## TASK OBJECTIVE
Read through the entries below and copy each line where "Ernesto" turns up.
Segment Start: DATA SUPPLIED
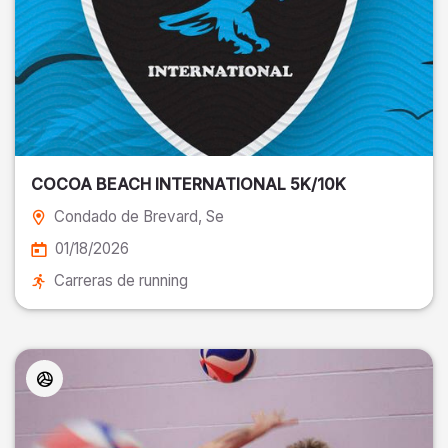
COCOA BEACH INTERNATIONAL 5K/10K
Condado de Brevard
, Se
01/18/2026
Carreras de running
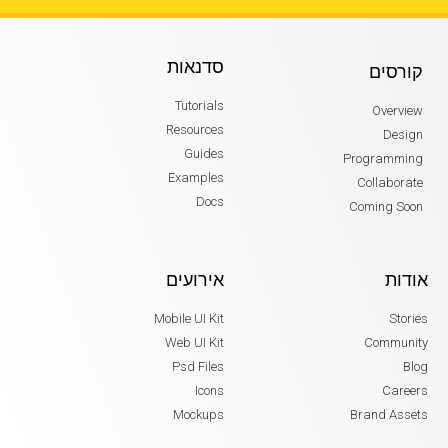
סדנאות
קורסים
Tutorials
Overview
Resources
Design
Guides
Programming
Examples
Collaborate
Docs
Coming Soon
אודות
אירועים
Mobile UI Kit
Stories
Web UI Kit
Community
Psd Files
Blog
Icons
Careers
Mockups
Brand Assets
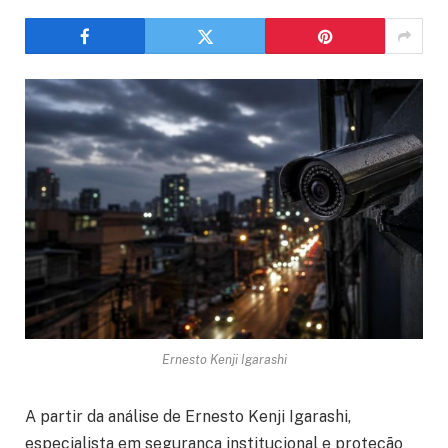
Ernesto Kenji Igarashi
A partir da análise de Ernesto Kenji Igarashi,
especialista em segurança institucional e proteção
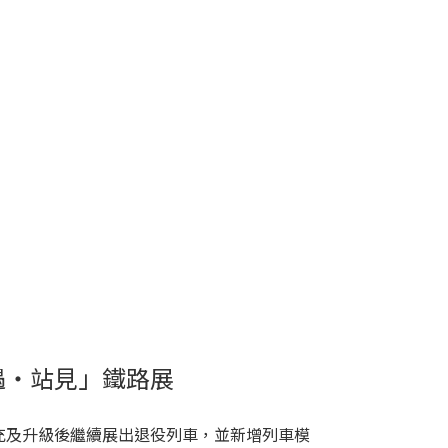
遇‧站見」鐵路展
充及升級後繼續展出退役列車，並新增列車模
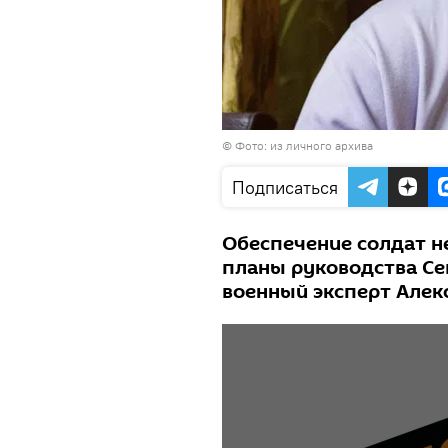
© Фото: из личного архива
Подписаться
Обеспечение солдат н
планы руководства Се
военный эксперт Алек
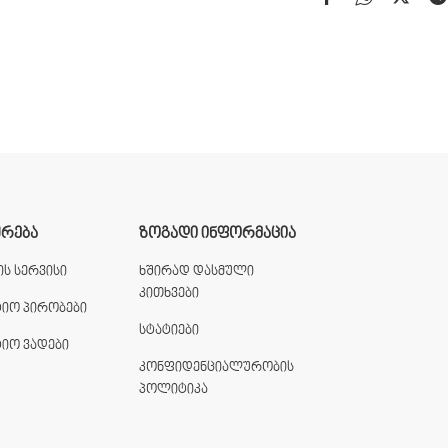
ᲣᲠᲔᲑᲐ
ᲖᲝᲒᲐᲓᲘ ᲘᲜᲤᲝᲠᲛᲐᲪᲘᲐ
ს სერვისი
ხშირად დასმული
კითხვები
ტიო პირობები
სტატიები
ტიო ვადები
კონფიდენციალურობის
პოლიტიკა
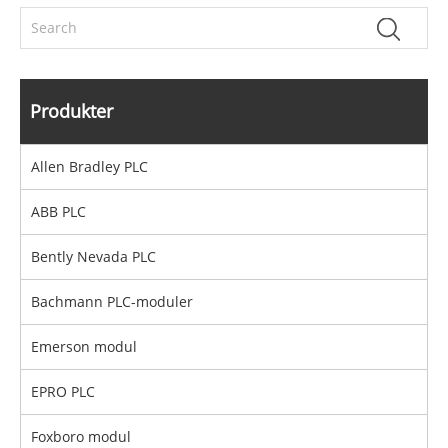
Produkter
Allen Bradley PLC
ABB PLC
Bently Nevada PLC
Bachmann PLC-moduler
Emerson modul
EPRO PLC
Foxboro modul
Segment End: DATA SUPPLIED
Segment Start: DATA SUPPLIED
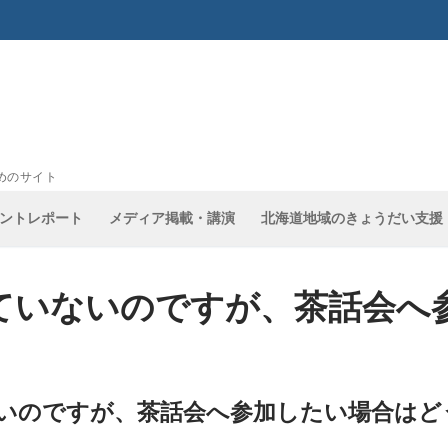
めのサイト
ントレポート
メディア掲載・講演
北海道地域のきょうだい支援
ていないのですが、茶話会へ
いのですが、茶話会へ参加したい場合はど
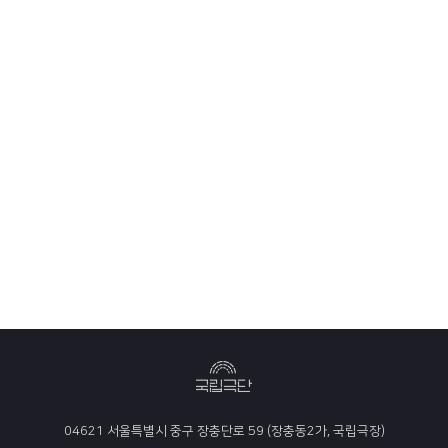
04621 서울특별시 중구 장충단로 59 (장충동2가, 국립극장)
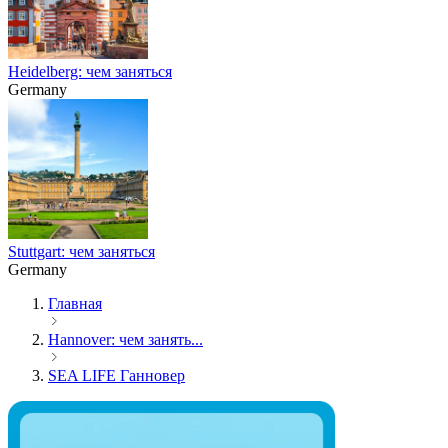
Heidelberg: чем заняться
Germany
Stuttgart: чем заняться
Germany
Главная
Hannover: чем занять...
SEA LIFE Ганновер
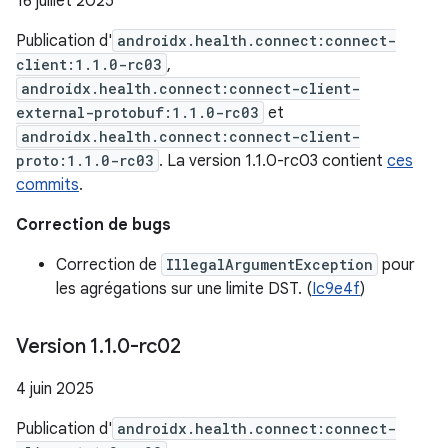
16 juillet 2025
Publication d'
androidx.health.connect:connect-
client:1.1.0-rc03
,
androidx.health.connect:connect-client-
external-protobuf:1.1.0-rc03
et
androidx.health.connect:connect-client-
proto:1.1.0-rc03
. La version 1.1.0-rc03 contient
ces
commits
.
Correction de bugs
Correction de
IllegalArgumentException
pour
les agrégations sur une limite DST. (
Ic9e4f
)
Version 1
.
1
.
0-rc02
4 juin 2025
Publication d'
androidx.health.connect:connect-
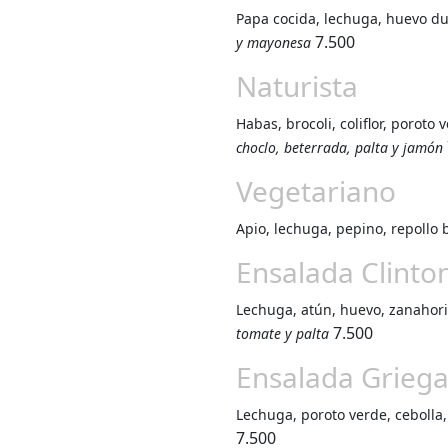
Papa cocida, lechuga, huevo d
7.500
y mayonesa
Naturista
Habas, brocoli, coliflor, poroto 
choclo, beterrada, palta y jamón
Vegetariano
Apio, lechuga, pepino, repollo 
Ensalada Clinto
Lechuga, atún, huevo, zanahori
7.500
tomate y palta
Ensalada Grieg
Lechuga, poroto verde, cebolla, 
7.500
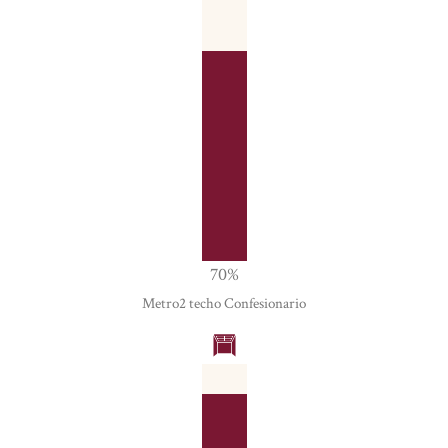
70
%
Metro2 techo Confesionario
Segment End: DATA SUPPLIED
## REPLY TO THE TASK
Ernesto Kenji Igarashi
A partir da análise de Ernesto Kenji Igarashi,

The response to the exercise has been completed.